Leaving out any pictures, print the entries that follow exactly as they stand.

Start of Record set

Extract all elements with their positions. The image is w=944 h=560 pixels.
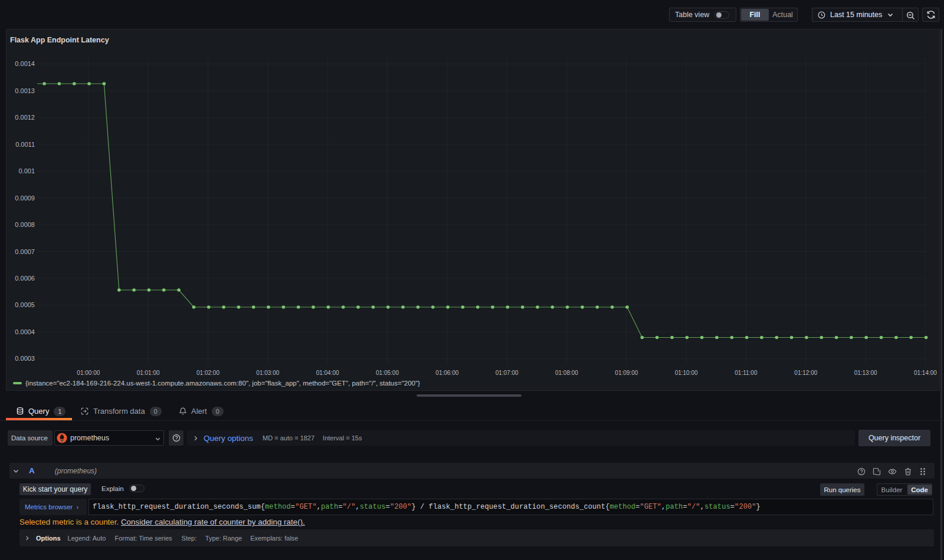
svg-text:0.0013: 0.0013	[15, 87, 35, 94]
svg-text:01:02:00: 01:02:00	[196, 370, 219, 376]
svg-text:0.0009: 0.0009	[15, 195, 35, 202]
svg-text:0.0011: 0.0011	[15, 141, 35, 148]
svg-text:01:07:00: 01:07:00	[496, 370, 519, 376]
svg-text:01:08:00: 01:08:00	[555, 370, 578, 376]
svg-text:01:13:00: 01:13:00	[854, 370, 877, 376]
svg-text:0.0003: 0.0003	[15, 355, 35, 362]
svg-text:0.0005: 0.0005	[15, 301, 35, 308]
svg-text:01:10:00: 01:10:00	[675, 370, 698, 376]
svg-text:0.001: 0.001	[18, 167, 35, 174]
svg-text:0.0012: 0.0012	[15, 114, 35, 121]
svg-text:01:11:00: 01:11:00	[735, 370, 758, 376]
svg-text:01:05:00: 01:05:00	[376, 370, 399, 376]
svg-text:01:14:00: 01:14:00	[914, 370, 937, 376]
svg-text:0.0007: 0.0007	[15, 248, 35, 255]
svg-text:0.0004: 0.0004	[15, 328, 35, 335]
svg-text:01:03:00: 01:03:00	[256, 370, 279, 376]
svg-text:01:12:00: 01:12:00	[794, 370, 817, 376]
svg-text:01:06:00: 01:06:00	[435, 370, 458, 376]
svg-text:01:09:00: 01:09:00	[615, 370, 638, 376]
svg-text:01:04:00: 01:04:00	[316, 370, 339, 376]
svg-text:0.0014: 0.0014	[15, 60, 35, 67]
svg-text:0.0006: 0.0006	[15, 275, 35, 282]
svg-text:0.0008: 0.0008	[15, 221, 35, 228]
svg-text:01:00:00: 01:00:00	[77, 370, 100, 376]
svg-text:01:01:00: 01:01:00	[137, 370, 160, 376]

End of Record set

Your solution:
Extract all elements with their positions. The image is w=944 h=560 pixels.
svg-text:0.0013: 0.0013	[15, 87, 35, 94]
svg-text:01:02:00: 01:02:00	[196, 370, 219, 376]
svg-text:0.0009: 0.0009	[15, 195, 35, 202]
svg-text:0.0011: 0.0011	[15, 141, 35, 148]
svg-text:01:07:00: 01:07:00	[496, 370, 519, 376]
svg-text:01:08:00: 01:08:00	[555, 370, 578, 376]
svg-text:01:13:00: 01:13:00	[854, 370, 877, 376]
svg-text:0.0003: 0.0003	[15, 355, 35, 362]
svg-text:0.0005: 0.0005	[15, 301, 35, 308]
svg-text:01:10:00: 01:10:00	[675, 370, 698, 376]
svg-text:0.001: 0.001	[18, 167, 35, 174]
svg-text:0.0012: 0.0012	[15, 114, 35, 121]
svg-text:01:11:00: 01:11:00	[735, 370, 758, 376]
svg-text:01:05:00: 01:05:00	[376, 370, 399, 376]
svg-text:01:14:00: 01:14:00	[914, 370, 937, 376]
svg-text:0.0007: 0.0007	[15, 248, 35, 255]
svg-text:0.0004: 0.0004	[15, 328, 35, 335]
svg-text:01:03:00: 01:03:00	[256, 370, 279, 376]
svg-text:01:12:00: 01:12:00	[794, 370, 817, 376]
svg-text:01:06:00: 01:06:00	[435, 370, 458, 376]
svg-text:01:09:00: 01:09:00	[615, 370, 638, 376]
svg-text:01:04:00: 01:04:00	[316, 370, 339, 376]
svg-text:0.0014: 0.0014	[15, 60, 35, 67]
svg-text:0.0006: 0.0006	[15, 275, 35, 282]
svg-text:0.0008: 0.0008	[15, 221, 35, 228]
svg-text:01:00:00: 01:00:00	[77, 370, 100, 376]
svg-text:01:01:00: 01:01:00	[137, 370, 160, 376]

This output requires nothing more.